Susurluk'ta meydanlara çıkan medya şimdi neden susuyor?
ATV Genel Yayın Yönetmeni Fuat Uğur, Susurluk kazası sonrası basının yaptığı yayınlarla
demokrasi yanlısı olduğunu gösterdiğini, söz konusu ilişkilerin üzerine gidilip ortaya çıkarılması yönünde medyada fikir birliğinin oluştuğunu söyledi.
Aynı tablonun
Ergenekon soruşturmasında sergilenmediğine işaret eden Uğur, Susurluk'un ortaya çıkması için tavır koyanların sessiz kaldıklarına dikkat çekti.
Açıklamalarında ağırlıklı olarak medyanın
Ergenekon soruşturması ile ilgili yaptığı haberlere
eleştiri yönelten Fuat Uğur, bu hususta ATV'nin verdiği mücadeleye dikkat çekti.

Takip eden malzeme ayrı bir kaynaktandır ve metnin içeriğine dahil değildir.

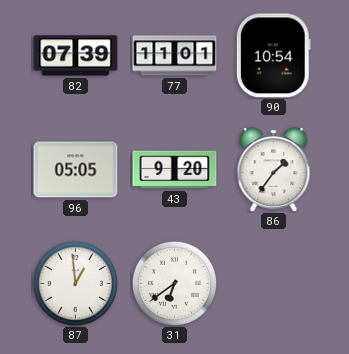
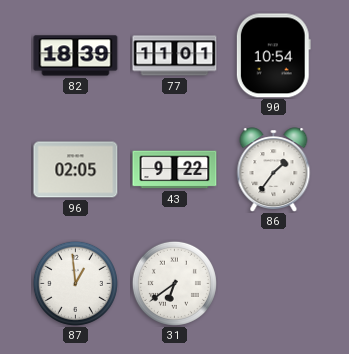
82: 07:39 -> 18:39
96: 05:05 -> 02:05
43: 9:20 -> 9:22
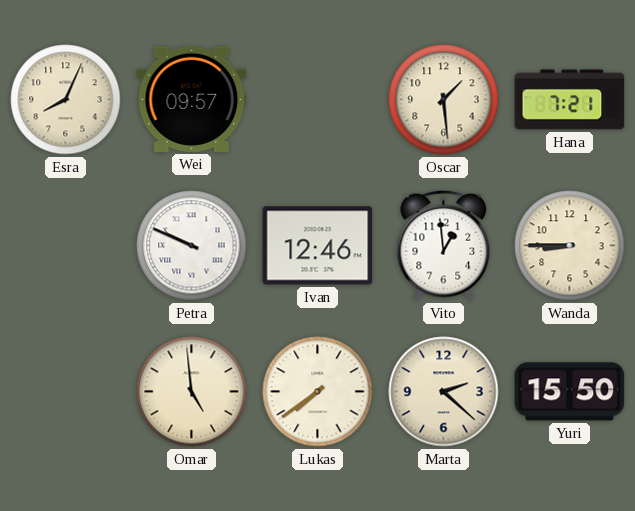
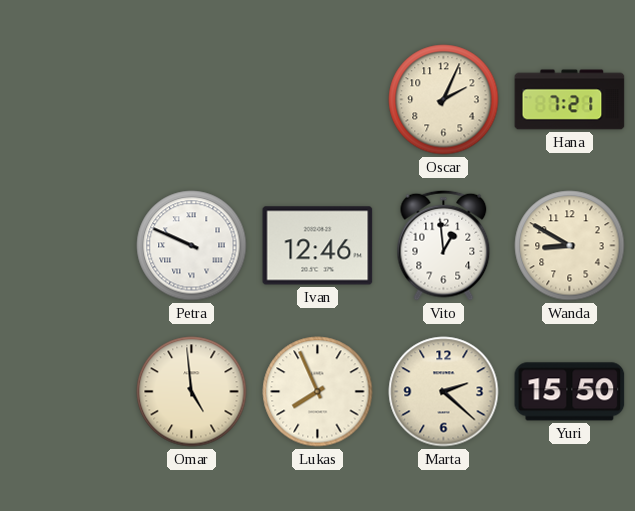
Esra: 8:04 -> none
Wei: 09:57 -> none
Oscar: 1:29 -> 2:04
Wanda: 8:45 -> 8:50
Lukas: 7:39 -> 7:56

ATV'nin hukuk, demokrasi ve
insan haklarını temel alan,
Avrupa Birliği sürecine önem veren, basın meslek ilkelerine koşulsuz uyan bir yayın yaptığını anlatan Fuat Uğur, tüm bunların yaptıkları haberlerin omurgasını oluşturduğunu diye getirdi. Türkiye'de ve dünyada bir insan hakları ihlali, hukuk, demokrasi ihlali varsa ATV Haber'in bunun karşısında olacağına vurgu yapan Uğur, ATV'nin habercilik yaparak bu olayların üzerine gideceğini ama kesinlikle kişilik haklarına aykırı davranmayacağını belirtti.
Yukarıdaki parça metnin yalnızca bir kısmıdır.